Wie das Handelsblatt berichtet, rutschte der Rubel nach der Herabstufung um rund sechs Prozent ab. Rußlands Finanzminister Anton Siluanow kritisierte die Entscheidung als „übertrieben pessimistisch“. Die beiden Hauptkonkurrenten von S&P, die Ratingagenturen Fitch und Moody’s, bewerten Rußland laut Welt derzeit noch eine Stufe über Ramschniveau. Allerdings sehen beide wie S&P einen negativen Trend. Sollte eine der beiden Agenturen Rußland gleichfalls herabstufen, würde dies bei Großinvestoren automatisch Massenverkäufe russischer Staatsanleihen auslösen.
Rußland will Gas nicht mehr über die Ukraine liefern
Vorwürfe Rußlands, die Herabstufung sei politisch motiviert, wies der Leiter der Kreditanalyse von S&P zurück. „Wir sind bei unseren Wachstumsprognosen optimistischer als die Regierung und die Notenbank selber“, sagte Moritz Kraemer der Finanzagentur Bloomberg. „Die Geldpolitik hat ihre Flexibilität verloren, und die finanziellen Puffer haben dramatisch abgenommen“, heißt es in dem Bericht von S&P. „Sie sind inzwischen auf ein bedenkliches Niveau zusammengeschmolzen.“ Der Wert des russischen Staatsschatzes sei demnach innerhalb eines Jahres von 498 auf 379 Milliarden Dollar gesunken.

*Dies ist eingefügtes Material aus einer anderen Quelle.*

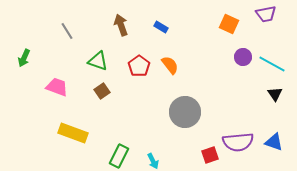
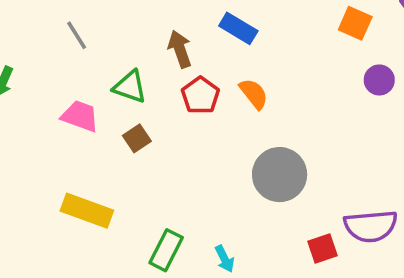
brown arrow: (121, 25) -> (180, 49), moved
blue rectangle: (161, 27) -> (238, 28), size x1.5
pink trapezoid: (57, 87) -> (80, 116), moved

Neben den amerikanischen und europäischen Sanktionen setzt auch der niedrige Erdölpreis dem rohstoffreichen Land zu. Im Januar hat Gazprom-Chef Alexej Miller die Europäische Union darüber informiert, ab dem Jahr 2020 ihr Gas nicht länger über die Ukraine, sondern über die Türkei nach Europa zu liefern. „Andere Varianten sind nicht mehr möglich“, sagte Miller laut Welt. „Unsere europäischen Partner sind darüber in Kenntnis gesetzt, und ihre Aufgabe ist es jetzt, die nötige Transportinfrastruktur von der türkisch-griechischen Grenze zu errichten.“
Der russische Präsident Wladimir Putin warnte anläßlich des 70. Jahrestages der Befreiung des Konzentrationslagers Auschwitz, „die Gefahr eines Strebens nach Weltherrschaft“ zeige sich „mit voller Wucht in der Ostukraine, wo Zivilisten kaltblütig erschossen werden“. Putin forderte, man solle gemeinsam „das Recht von Staaten auf ihren eigenen Weg der Entwicklung verteidigen“. Anders als in den Jahren zuvor, war Putin nicht zur Gedenkfeier nach Auschwitz eingeladen worden. (FA)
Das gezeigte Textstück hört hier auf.